ADPKD is the most common type of polycystic kidney disease (or PKD).

PKD describes a group of hereditary diseases that cause cysts to grow and form in the kidneys.

Over time they expand, making the kidneys grow larger.

This makes it hard for the kidneys to function normally and can lead to kidney failure.

About 1 in 2,000 people in the United States have been diagnosed with ADPKD.

ADPKD is found equally in men and women and among all ethnic groups.

ADPKD is hereditary, meaning that it runs in families and is the result of mutations (or changes) in specific genes called PKD1 and PKD2.

“Autosomal dominant” refers to how the disease is passed down from parent to child.

If one parent has the disease, their children have a 50% chance of inheriting it.

1 in 20 people with ADPKD develop the disease with no clear family history.

Most people with ADPKD don’t notice any symptoms until they are between 30 and 50 years old. But even if a person with ADPKD doesn’t feel like anything is wrong, the disease may still be progressing.

Let’s take a closer look at the disease itself and find out what ADPKD does to your body.

ADPKD can cause problems for many parts of the body, including the liver, the pancreas, the spleen, the large intestine, the brain, and the walls of the abdomen, as well as the heart and blood vessels.

What are the signs and symptoms of ADPKD?

When signs and symptoms do begin to appear, people with ADPKD may notice things such as back or side pain, an enlarged abdomen, or blood in their urine. They may also develop high blood pressure and experience frequent urinary tract infections.

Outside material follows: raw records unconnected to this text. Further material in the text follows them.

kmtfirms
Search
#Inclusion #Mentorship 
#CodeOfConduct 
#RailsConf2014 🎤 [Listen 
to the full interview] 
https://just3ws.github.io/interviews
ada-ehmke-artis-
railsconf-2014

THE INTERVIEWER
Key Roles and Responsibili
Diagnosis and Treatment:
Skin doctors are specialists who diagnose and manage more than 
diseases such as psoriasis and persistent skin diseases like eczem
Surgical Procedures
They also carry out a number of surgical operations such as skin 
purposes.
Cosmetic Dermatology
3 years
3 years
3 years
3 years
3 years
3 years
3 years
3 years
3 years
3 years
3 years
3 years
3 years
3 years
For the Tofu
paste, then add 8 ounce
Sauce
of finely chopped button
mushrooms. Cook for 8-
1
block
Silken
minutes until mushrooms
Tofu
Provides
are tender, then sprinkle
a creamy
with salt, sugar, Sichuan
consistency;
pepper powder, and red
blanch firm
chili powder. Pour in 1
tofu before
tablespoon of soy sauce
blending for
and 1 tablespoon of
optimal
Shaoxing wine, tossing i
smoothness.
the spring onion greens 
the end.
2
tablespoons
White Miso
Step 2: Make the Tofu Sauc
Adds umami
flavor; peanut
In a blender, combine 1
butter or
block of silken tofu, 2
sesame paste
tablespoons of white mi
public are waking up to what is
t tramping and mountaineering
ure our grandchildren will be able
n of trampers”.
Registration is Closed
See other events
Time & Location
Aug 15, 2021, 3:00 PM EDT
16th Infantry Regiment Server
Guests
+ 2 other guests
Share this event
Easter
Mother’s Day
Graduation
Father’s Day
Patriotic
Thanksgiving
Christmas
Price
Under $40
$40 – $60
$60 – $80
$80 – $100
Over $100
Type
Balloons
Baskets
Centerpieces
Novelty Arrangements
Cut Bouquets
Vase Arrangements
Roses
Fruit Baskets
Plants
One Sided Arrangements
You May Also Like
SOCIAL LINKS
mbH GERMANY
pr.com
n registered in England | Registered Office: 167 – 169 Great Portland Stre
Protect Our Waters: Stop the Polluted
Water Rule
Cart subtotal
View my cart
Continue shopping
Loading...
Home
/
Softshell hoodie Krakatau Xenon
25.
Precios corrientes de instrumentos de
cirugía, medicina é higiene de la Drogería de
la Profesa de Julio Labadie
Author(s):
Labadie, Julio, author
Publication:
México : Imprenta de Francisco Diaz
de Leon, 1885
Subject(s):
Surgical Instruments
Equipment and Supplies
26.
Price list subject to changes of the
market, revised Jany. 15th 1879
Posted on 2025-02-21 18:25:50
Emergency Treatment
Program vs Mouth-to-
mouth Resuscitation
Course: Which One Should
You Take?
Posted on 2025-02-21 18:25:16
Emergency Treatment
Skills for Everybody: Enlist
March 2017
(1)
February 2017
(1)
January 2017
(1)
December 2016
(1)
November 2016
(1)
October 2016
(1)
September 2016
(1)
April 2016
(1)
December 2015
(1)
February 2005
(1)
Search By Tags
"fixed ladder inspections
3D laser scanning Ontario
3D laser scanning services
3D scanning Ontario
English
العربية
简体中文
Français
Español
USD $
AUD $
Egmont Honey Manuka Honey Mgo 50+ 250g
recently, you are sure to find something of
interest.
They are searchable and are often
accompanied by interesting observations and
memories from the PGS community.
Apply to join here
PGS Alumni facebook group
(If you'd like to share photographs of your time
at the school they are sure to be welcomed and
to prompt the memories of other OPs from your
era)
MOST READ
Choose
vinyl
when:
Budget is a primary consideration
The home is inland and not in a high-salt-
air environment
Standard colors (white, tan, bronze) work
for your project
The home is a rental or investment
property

Thinking ahead about disease progression can lead to feelings of anxiety and worry. ADPKD may even impact some people's decisions about whether or not to start a family.

ADPKD is the fourth leading cause of end-stage renal disease (or ESRD), including kidney failure.

In ESRD, the kidneys stop working, and can't continue to filter the blood and clean it properly. The filtration rate (sometimes called GFR or eGFR) goes down and the amount of waste products in the blood - like creatinine - goes up.

Approximately 1 in 2 people with ADPKD develop kidney failure by the age of 60 and will need dialysis or a kidney transplant.

Dialysis can lead to poor quality of life and kidney transplants can result in complications.

If you have a history of ADPKD in your family, it’s important that you get screened.

Understanding the symptoms that can come with ADPKD is important.

If you think you may be experiencing symptoms of ADPKD, but have not been screened, diagnosis may help manage future complications.

You may even want to talk to a special kidney doctor known as a nephrologist.

Although there is no cure, it’s important to understand the signs and symptoms of ADPKD.

Talk to your doctor about disease progression and how you can manage ADPKD together.